I'm investigating Gelfand-Pinsker channels where the capacity formula has been proven to be:
$$ C = max_{p(x, u|s)} [I(U; Y) - I(U;S)] .$$
I've written some simulation code that, given the distribution for a channel $W(Y|X,S)$ along with $p(x,u|s)$, can compute the mutual information above. To get the capacity, I need to find the maximum over all distributions $p(x,u|s)$. At the moment, I don't know an efficient way of doing this, so I generate random values to produce a $p(x, u|s)$, which contains $|X| \cdot |U| \cdot |S|$ entries. I can run the simulation many times over, each time generating a new $p(x, u|s)$ and I then find the max over all runs.
At the moment I'm only concerned with $|X| = |S| = 2$ but $|U|$ can be as large as I'd like, so my sample space dimension is growing by 4 for each increase in $|U|$. The problem is, as $|U|$ increases, the results become worse and worse and I need to use many runs of the simulation. This is really inefficient, already taking hours for millions of runs, and even then giving relatively poor results.

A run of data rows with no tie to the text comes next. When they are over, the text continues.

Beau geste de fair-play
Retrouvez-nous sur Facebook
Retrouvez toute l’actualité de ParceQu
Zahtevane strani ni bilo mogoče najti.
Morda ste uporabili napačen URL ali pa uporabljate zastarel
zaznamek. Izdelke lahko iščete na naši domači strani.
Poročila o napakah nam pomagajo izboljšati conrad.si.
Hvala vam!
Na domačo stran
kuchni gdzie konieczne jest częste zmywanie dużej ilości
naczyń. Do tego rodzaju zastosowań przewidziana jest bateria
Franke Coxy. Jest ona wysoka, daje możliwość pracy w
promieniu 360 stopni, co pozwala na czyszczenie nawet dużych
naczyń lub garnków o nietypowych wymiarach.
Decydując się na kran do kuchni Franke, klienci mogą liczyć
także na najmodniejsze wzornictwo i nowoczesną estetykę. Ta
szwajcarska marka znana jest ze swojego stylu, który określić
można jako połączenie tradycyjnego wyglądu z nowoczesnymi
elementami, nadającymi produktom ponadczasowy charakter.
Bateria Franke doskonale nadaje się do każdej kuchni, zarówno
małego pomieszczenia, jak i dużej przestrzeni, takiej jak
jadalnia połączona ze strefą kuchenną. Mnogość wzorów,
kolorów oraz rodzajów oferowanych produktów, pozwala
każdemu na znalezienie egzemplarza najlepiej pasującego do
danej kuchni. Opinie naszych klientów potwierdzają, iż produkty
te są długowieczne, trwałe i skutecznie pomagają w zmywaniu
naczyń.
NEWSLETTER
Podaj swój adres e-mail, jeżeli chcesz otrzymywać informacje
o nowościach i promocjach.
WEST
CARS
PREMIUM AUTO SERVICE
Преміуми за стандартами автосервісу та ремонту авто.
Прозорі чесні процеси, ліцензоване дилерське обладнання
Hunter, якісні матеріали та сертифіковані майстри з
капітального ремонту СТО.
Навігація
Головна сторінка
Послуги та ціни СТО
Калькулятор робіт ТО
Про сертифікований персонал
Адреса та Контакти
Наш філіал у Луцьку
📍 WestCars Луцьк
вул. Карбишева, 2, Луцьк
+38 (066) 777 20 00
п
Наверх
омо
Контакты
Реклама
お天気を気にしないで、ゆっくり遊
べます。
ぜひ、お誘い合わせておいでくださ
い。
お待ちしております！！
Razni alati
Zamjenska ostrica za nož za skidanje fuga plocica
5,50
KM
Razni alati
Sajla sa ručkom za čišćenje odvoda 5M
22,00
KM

I'm wondering if there are some techniques I can use to more efficiently make such a calculation of channel capacity, or maybe just better methods of random sampling in general.
Thanks.
What I found is that I could use the DIT Python Library to calculate mutual informations quite easily for the channel for an arbitrary probability distribution $p(x, u|s)$. I wrote a function that takes a vector representing the distribution as input and outputs the MI give that distribution. I then used SciPy's optimization to find the minimum after I multiplied the out MI of the function by -1. Some restrictions are needed to the problem but SciPy's library allows for adding input restrictions. The results gave me what I expected in an efficient manner.